Rendering via CUDA

PorcupineFloyd · November 03, 2009, 06:19:27 PM

Errrrr I've just stumbled upon this: http://flam4.sourceforge.net/

This is basically an Apophysis compatible fractal frame renderer which utilizes CUDA to do computation.

I've downloaded it, opened a single .flame file, hit "Render!" and was completely shocked. It rendered at pretty nice quality with 5 - 7 FPS. And then I've found that it can also render flames to disk. So I've typed in resolution of 3600 x 2400 and quality of 2500 and hit render. After like 2 - 5 minutes it was rendered and I had to pick up my jaw from the floor.
Last week I was rendering the same flame in Apophysis and it took like 3 or 4 hours to complete.

Now imagine that Terragen could benefit from it. In one way or another. Maybe just parts of rendering if the whole thing cannot be done but you know... from 4 hours to 4 minutes - and it's just GTX 260. Why bother about i7 then?
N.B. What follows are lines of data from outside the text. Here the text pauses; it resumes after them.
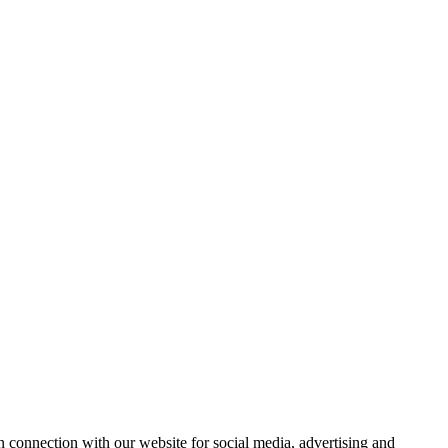
 connection with our website for social media, advertising and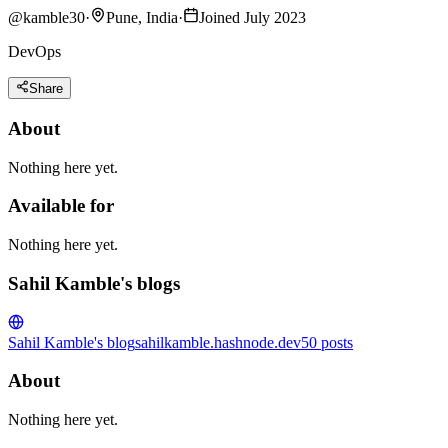
@
kamble30
·
Pune, India
·
Joined July 2023
DevOps
Share
About
Nothing here yet.
Available for
Nothing here yet.
Sahil Kamble's blogs
Sahil Kamble's blog
sahilkamble.hashnode.dev
50
posts
About
Nothing here yet.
rcallicotte · November 04, 2009, 01:32:51 PM

Can't wait to try it. Good find! Thanks.

penang · November 06, 2009, 06:36:03 AM

Quote from: PorcupineFloyd on November 03, 2009, 06:19:27 PM
Errrrr I've just stumbled upon this: http://flam4.sourceforge.net/

This is basically an Apophysis compatible fractal frame renderer which utilizes CUDA to do computation.

I've downloaded it, opened a single .flame file, hit "Render!" and was completely shocked. It rendered at pretty nice quality with 5 - 7 FPS. And then I've found that it can also render flames to disk. So I've typed in resolution of 3600 x 2400 and quality of 2500 and hit render. After like 2 - 5 minutes it was rendered and I had to pick up my jaw from the floor.
Last week I was rendering the same flame in Apophysis and it took like 3 or 4 hours to complete.

Now imagine that Terragen could benefit from it. In one way or another. Maybe just parts of rendering if the whole thing cannot be done but you know... from 4 hours to 4 minutes - and it's just GTX 260. Why bother about i7 then?

Yes, I am a user of Flam4 as well, and yes, it *is* that fast !!

Think of the cost of GPUs and then think of the cost of i7..... the example I outlined in my previous message (HD 4870's performance is 10X that of the best i7 in the market), I can only come to one conclusion -----

If the rendering function of Terragen can be offload to GPU (either Nvidia or ATI or both), then the performance of Terragen would have jumped by at least 10 X, and, most importantly, the MARKET for Terragen would have expanded as well !!!!

Imagine people doesn't have to pay for 10 very expensive i7 and can still enjoy that type of rendering speed... think of how many more people who are trying out Terragen would gladly PAY to get it !!

Ultimately it gonna be a win-win for both, the users and the owner of Terragen !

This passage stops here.